China Media Centre 2012 Autumn Seminar

CASTING AN ‘OUTSIDER’ IN THE RITUAL CENTRE: Two Decades of Performances of ‘Rural Migrants’ in CCTV Spring Festival Gala Show

For those who want to experience the power of the media ritual in contemporary China, the best example is China Central TV’s (CCTV) Spring Festival Gala Show, a televised ceremony aired on every Chinese New Year’s Eve since 1983. Previous studies have been focused on how this invented tradition wields its ritual effects to impose a hegemonic national identity and social order as part of the propaganda of the authorities. Very little, however, has been discussed about what made this official TV programme look like a ritual that was integral in the broader festivity of the year turning, and how its ritual authority has been historically constructed. One remarkable phenomenon in the broadcasting history of the Gala Show offered us an interesting angle to addresses this gap. From 1990 to 2011, a social character representing the increasing presence of rural migrants in Chinese cities arose as a central role on the stage of the Gala Show. Content analyses of two decades of performances related to this character demonstrate a four-stage scripting process in the portrayal of this ritual subject, including ‘demon intrusion’, ‘status reversal’, ‘status elevation’, and ‘grassroots celebrity’. Each stage enacted a different ritual mechanism in response to the agenda emerging in the according historical period of the Gala Show. Such a dynamic process exemplifies an important form of ritualised action in the media world: the persistent and strategic casting of the ‘social outsider’ in the ritual centre. By shedding light on this previously less developed domain, the case study reveals another layer of complexity of how the sacred power of the media ritual is constructed, negotiated, and sustained under the entanglement of multiple social forces.
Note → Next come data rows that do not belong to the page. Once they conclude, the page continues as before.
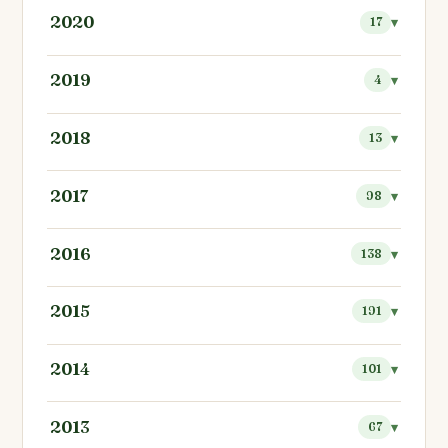
2020
17
2019
4
2018
13
2017
98
2016
138
2015
191
2014
101
2013
67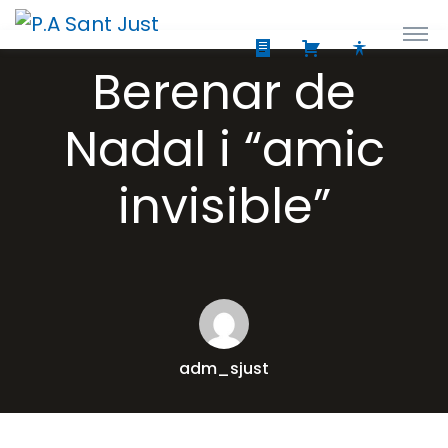
Berenar de
Nadal i “amic
invisible”
adm_sjust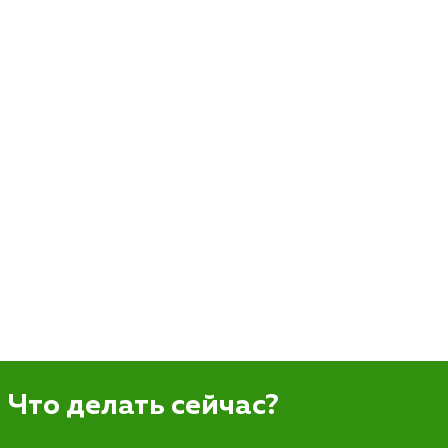
Что делать сейчас?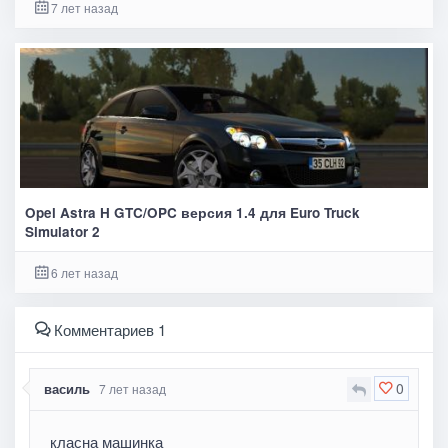
7 лет назад
Opel Astra H GTC/OPC версия 1.4 для Euro Truck
Simulator 2
6 лет назад
Комментариев 1
0
василь
7 лет назад
класна машинка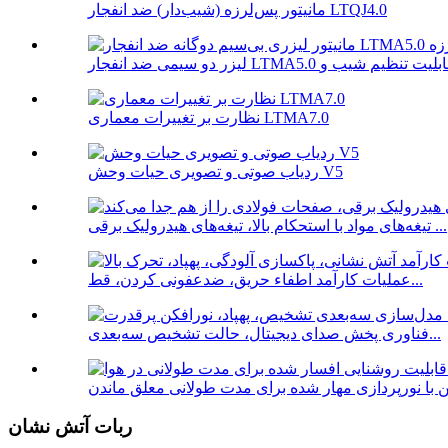
مانیتور پس‌لرزه (شیب‌دار) ضد انفجار LTQJ4.0
نظارت بر تغییرات معماری LTMA7.0
ردیاب صوتی و تصویری حیات وحش V5
تیغه‌های مواد با استحکام بالا، تیغه‌های هیدرولیک برقی ...
عملیات کارآمد اطفاء حریق، ضدعفونی کردن، قط...
فناوری پخش صدای دیجیتال، حالت تشخیص سه‌بعدی...
ن با نورپردازی مهار شده برای مدت طولانی معلق ماندن
ربات آتش نشان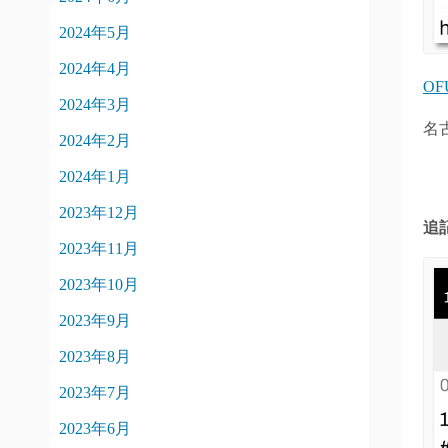
2024年5月
2024年4月
O
2024年3月
名
2024年2月
2024年1月
2023年12月
追記
2023年11月
2023年10月
2023年9月
2023年8月
2023年7月
2023年6月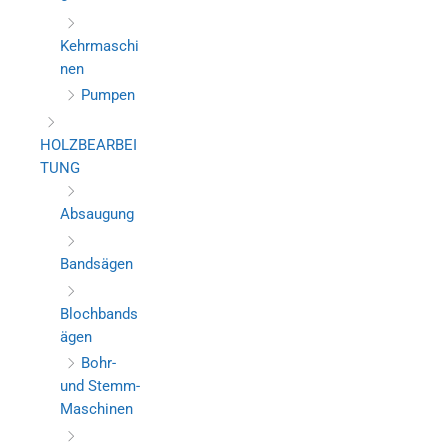
Kehrmaschi
nen
Pumpen
HOLZBEARBEI
TUNG
Absaugung
Bandsägen
Blochbands
ägen
Bohr-
und Stemm-
Maschinen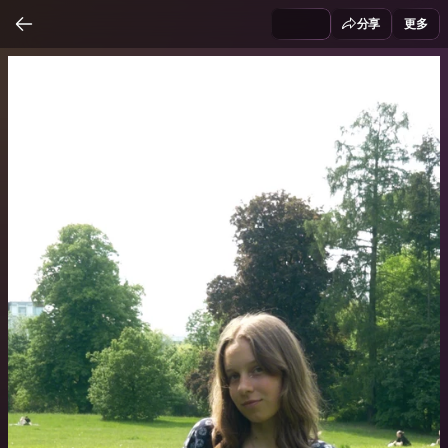
分享
更多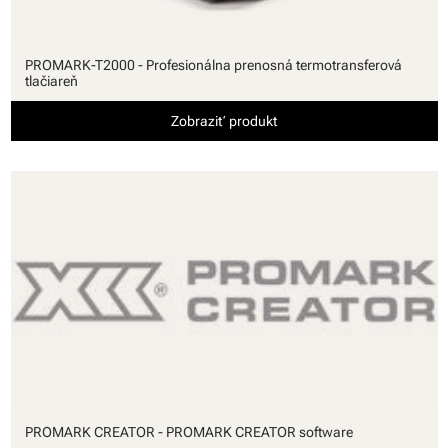
PROMARK-T2000 - Profesionálna prenosná termotransferová
tlačiareň
Zobraziť produkt
PROMARK CREATOR - PROMARK CREATOR software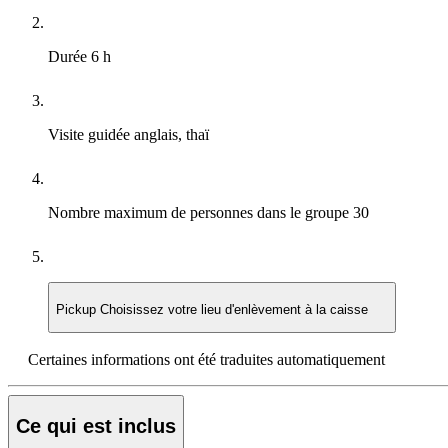
Durée
6 h
Visite guidée
anglais, thaï
Nombre maximum de personnes dans le groupe
30
Pickup
Choisissez votre lieu d'enlèvement à la caisse
Certaines informations ont été traduites automatiquement
Ce qui est inclus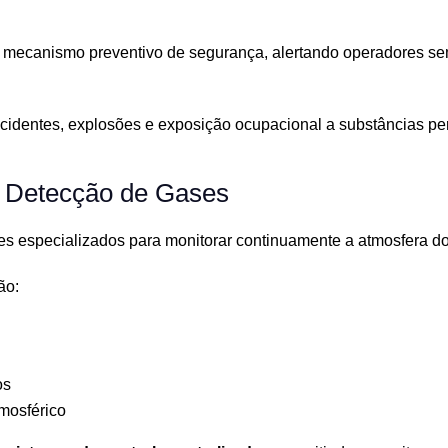
 mecanismo preventivo de segurança, alertando operadores se
dentes, explosões e exposição ocupacional a substâncias pe
 Detecção de Gases
es especializados para monitorar continuamente a atmosfera d
ão:
os
mosférico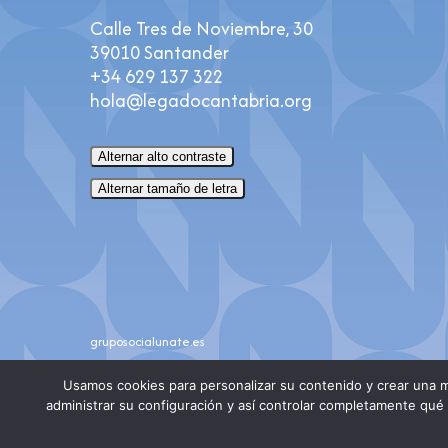
Calle Tres de Noviembre, 30
39010 Santander
+34 629 137 322
hola@legadocantabria.org
Alternar alto contraste
Alternar tamaño de letra
gruposocialunate.es
Usamos cookies para personalizar su contenido y crear una m
administrar su configuración y así controlar completamente qué i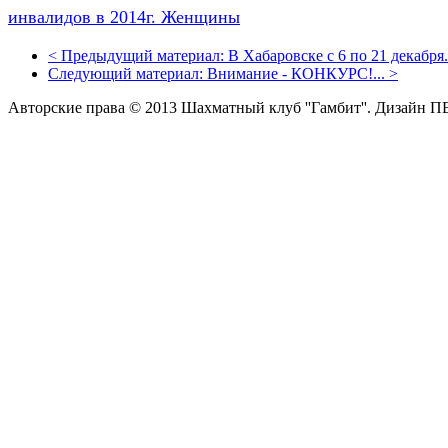
инвалидов в 2014г. Женщины
<
Предыдущий материал:
В Хабаровске с 6 по 21 декабря.
Следующий материал:
Внимание - КОНКУРС!...
>
Авторские права © 2013 Шахматный клуб ''Гамбит''.
Дизайн П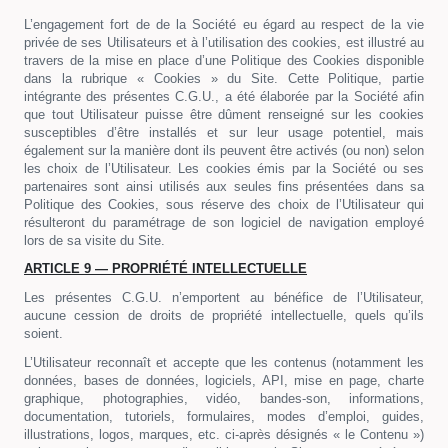
L’engagement fort de de la Société eu égard au respect de la vie
privée de ses Utilisateurs et à l’utilisation des cookies, est illustré au
travers de la mise en place d’une Politique des Cookies disponible
dans la rubrique « Cookies » du Site. Cette Politique, partie
intégrante des présentes C.G.U., a été élaborée par la Société afin
que tout Utilisateur puisse être dûment renseigné sur les cookies
susceptibles d’être installés et sur leur usage potentiel, mais
également sur la manière dont ils peuvent être activés (ou non) selon
les choix de l’Utilisateur. Les cookies émis par la Société ou ses
partenaires sont ainsi utilisés aux seules fins présentées dans sa
Politique des Cookies, sous réserve des choix de l’Utilisateur qui
résulteront du paramétrage de son logiciel de navigation employé
lors de sa visite du Site.
ARTICLE 9 — PROPRIÉTÉ INTELLECTUELLE
Les présentes C.G.U. n’emportent au bénéfice de l’Utilisateur,
aucune cession de droits de propriété intellectuelle, quels qu’ils
soient.
L’Utilisateur reconnaît et accepte que les contenus (notamment les
données, bases de données, logiciels, API, mise en page, charte
graphique, photographies, vidéo, bandes-son, informations,
documentation, tutoriels, formulaires, modes d’emploi, guides,
illustrations, logos, marques, etc. ci-après désignés « le Contenu »)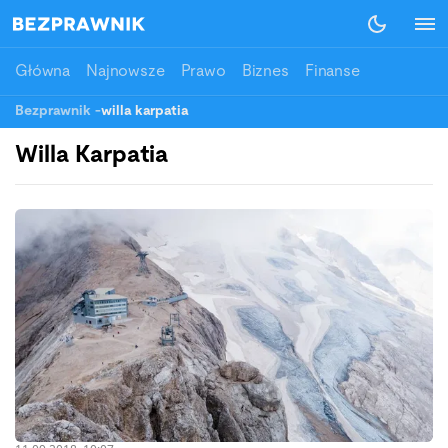
Główna
Najnowsze
Prawo
Biznes
Finanse
Bezprawnik
-
willa karpatia
Willa Karpatia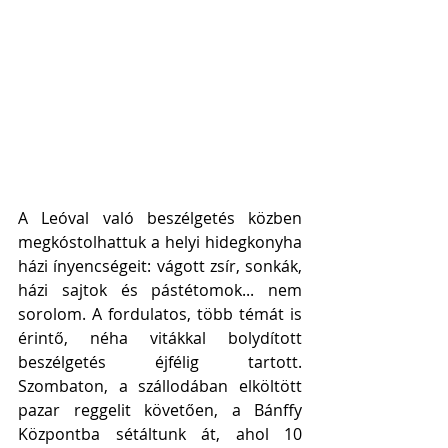
A Leóval való beszélgetés közben 
megkóstolhattuk a helyi hidegkonyha 
házi ínyencségeit: vágott zsír, sonkák, 
házi sajtok és pástétomok... nem 
sorolom. A fordulatos, több témát is 
érintő, néha vitákkal bolydított 
beszélgetés éjfélig tartott. 
Szombaton, a szállodában elköltött 
pazar reggelit követően, a Bánffy 
Központba sétáltunk át, ahol 10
Dr. Yan Yuan is a graduate of School of Media, Art, and Design at the University of Westminster. She finished her PhD in 2011 with a research titled: ‘A Different Place in the Making – Everyday Practices of Rural Migrants in Chinese Urban Villages’, which presents an ethnographic investigation into the place-making process through everyday life practices of Chinese rural migrants in their urban settlements and its influences on the formation of the migratory identity. Before her PhD, Dr. Yan Yuan was a vice-professor of School of Journalism and Communication at Huazhong University of Science and Technology in China. She also has many years of TV journalistic experience in China, including working as an investigative journalist for CCTV.